5. Go really slow with the commentaries; read them very carefully, because those writers will have had to pack a lot into a little space.
6. Go really wide with the commentaries The chances are you have narrowed down to a favourite few for the book you’re preaching on, but this time it’s really worth blowing the dust off the rest. Study Bibles, one-volume commentaries, multi-volume series dictionaries; they’re all worth consulting in a crisis, even if you don’t normally have the time. The older guys, Reformers and Puritans, often have excellent insights because they aren’t tripping over contemporary scholarship’s fads.
7. Ditch some commentaries fast. So I have developed a particular dislike against one author’s contribution in one high-profile evangelical series. His aim seemed today to show me that the text is more difficult than I imagined, that he could dazzle me with his cleverness, and then leave me, twenty pages later, with nothing preachable. Well, fool me once, shame on you; fool me twice, shame on me. He caught me out two weeks ago by tangling me up in his clever-dickery. This week he lasted five minutes before I used him as an expensive and glossy mat for my coffee mug.

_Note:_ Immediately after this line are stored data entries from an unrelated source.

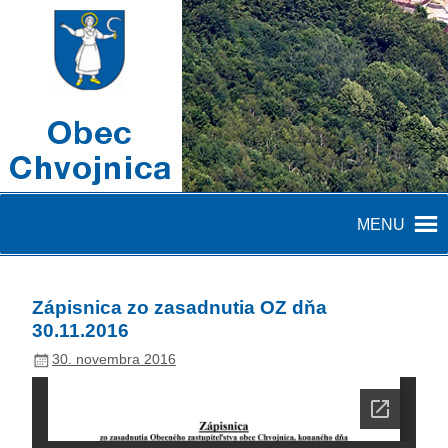
MENU
Zápisnica zo zasadnutia OZ dňa
30.11.2016
30. novembra 2016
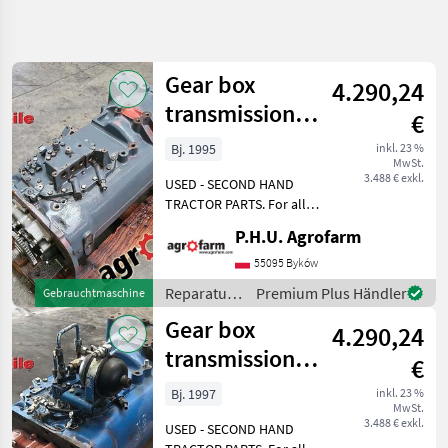
Suche
verfeinern
Gear box
4.290,24
Kategorie
Land
Filter
4
transmission
€
Ford 5640
2
Bj. 1995
inkl. 23 %
AKTUELLER
Zurücksetzen
Ergebnisse
MwSt.
PFAD
3.488 € exkl.
anzeigen
USED - SECOND HAND
Landtechnik
TRACTOR PARTS. For all
parts call us or send
Reparatur
P.H.U. Agrofarm
message by e-mail either
Und
Ersatzteile
whatsapp. TRAKTOR -
55095 Byków
SCHLEPPER ERSATZTEILE.
Getriebe
Reparatur
Premium Plus Händler
Gebrauchtmaschine
Bei weiteren fragen
und
Ford
Gear box
kontaktieren
4.290,24
Ersatzteile
/ Ford
transmission
KATEGORIE
€
WÄHLEN
Ford 7840
Bj. 1997
inkl. 23 %
MwSt.
Ford
3.488 € exkl.
USED - SECOND HAND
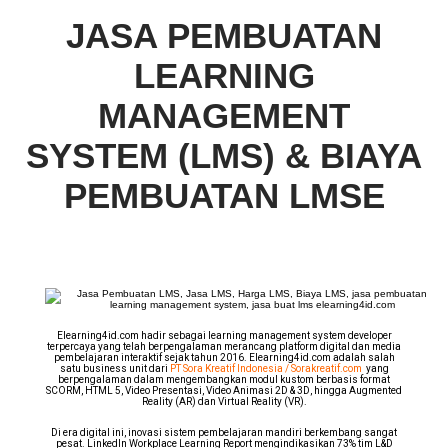
JASA PEMBUATAN
LEARNING
MANAGEMENT
SYSTEM (LMS)
& BIAYA
PEMBUATAN LMSE
Elearning4id.com hadir sebagai learning management system developer
terpercaya yang telah berpengalaman merancang platform digital dan media
pembelajaran interaktif sejak tahun 2016. Elearning4id.com adalah salah
satu business unit dari
PT Sora Kreatif Indonesia / Sorakreatif.com
yang
berpengalaman dalam mengembangkan modul kustom berbasis format
SCORM, HTML 5, Video Presentasi, Video Animasi 2D & 3D, hingga Augmented
Reality (AR) dan Virtual Reality (VR).
Di era digital ini, inovasi sistem pembelajaran mandiri berkembang sangat
pesat. LinkedIn Workplace Learning Report mengindikasikan 73% tim L&D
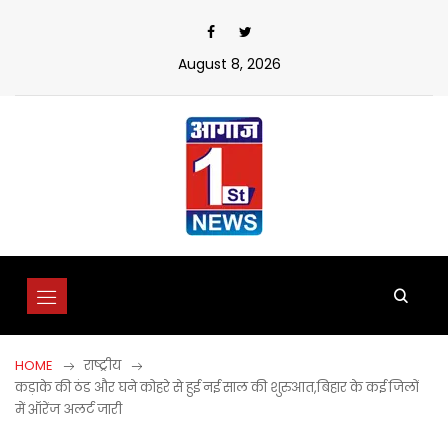
Skip
to
content
August 8, 2026
HOME
राष्ट्रीय
कड़ाके की ठंड और घने कोहरे से हुई नई साल की शुरुआत,बिहार के कई जिलों
में ऑरेंज अलर्ट जारी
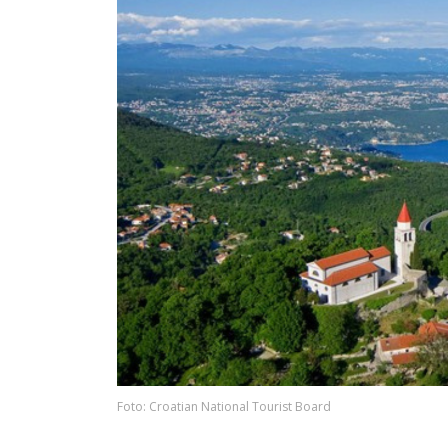
Foto: Croatian National Tourist Board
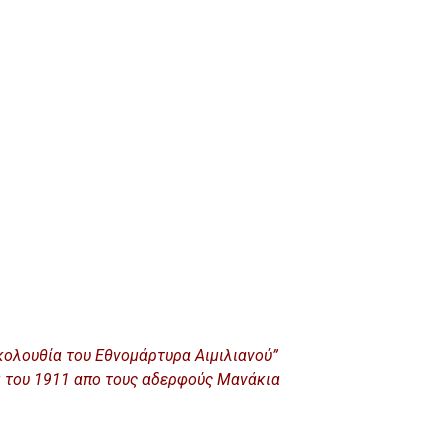
κολουθία του Εθνομάρτυρα Αιμιλιανού”
μ του 1911 απο τους αδερφούς Μανάκια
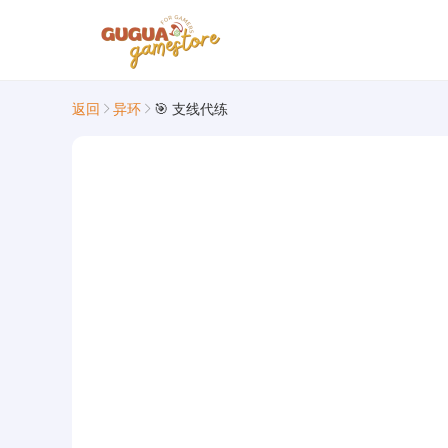
返回
异环
🎯 支线代练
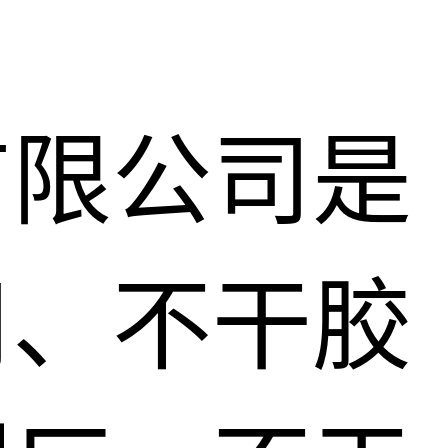
有限公司是
司、不干胶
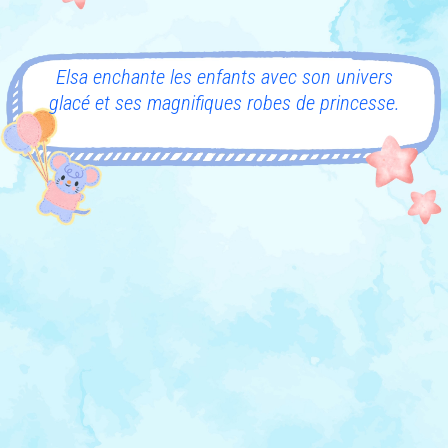
Elsa enchante les enfants avec son univers
glacé et ses magnifiques robes de princesse.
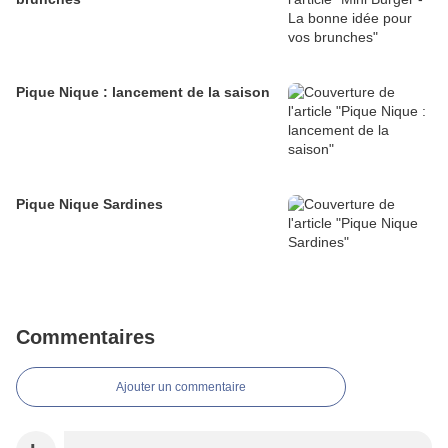
Pique Nique : lancement de la saison
Pique Nique Sardines
Commentaires
Ajouter un commentaire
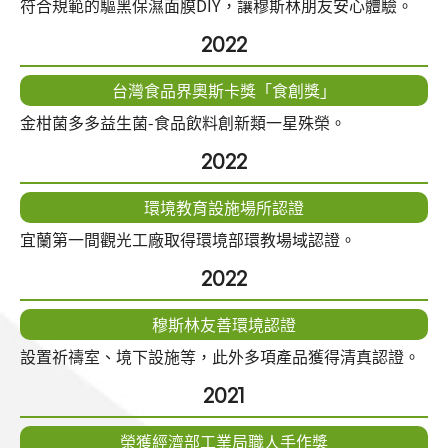
符合規範的驅黑保濕面膜DIY，讓穆斯林朋友安心體驗。
2022
台灣食品界奧斯卡獎「食創獎」
金柑菌多多益生菌-食品飲料創新類一星殊榮。
2022
環境教育設施場所認證
宜蘭第一間觀光工廠取得環境部環教場域認證。
2022
穆斯林友善環境認證
設置祈禱室、境下設施等，此外多項產品獲得清真認證。
2021
榮獲經濟部工業局職人手作獎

8. Ask the obvious questions, over and over. With my problem passage today the light went on only when I asked the boringly obvious, ‘What is God doing in this passage?’ That was the clarifying moment.
9. If in doubt, be honest and simple. Tell people what you don’t get, but show them as far as you can how the passage points to Jesus. They’ll be grateful to have a truthful teacher, one who knows the limits of knowledge, but who is probably much further down the road than they are anyway, and able to bless them with something.
10. And give it time. I had a penny-dropping moment the week with a verse in Galatians that I don’t think I’d ever really seen the point of, but which suddenly swam into such devastatingly obvious focus that wondered why I hadn’t got it before. It just takes time.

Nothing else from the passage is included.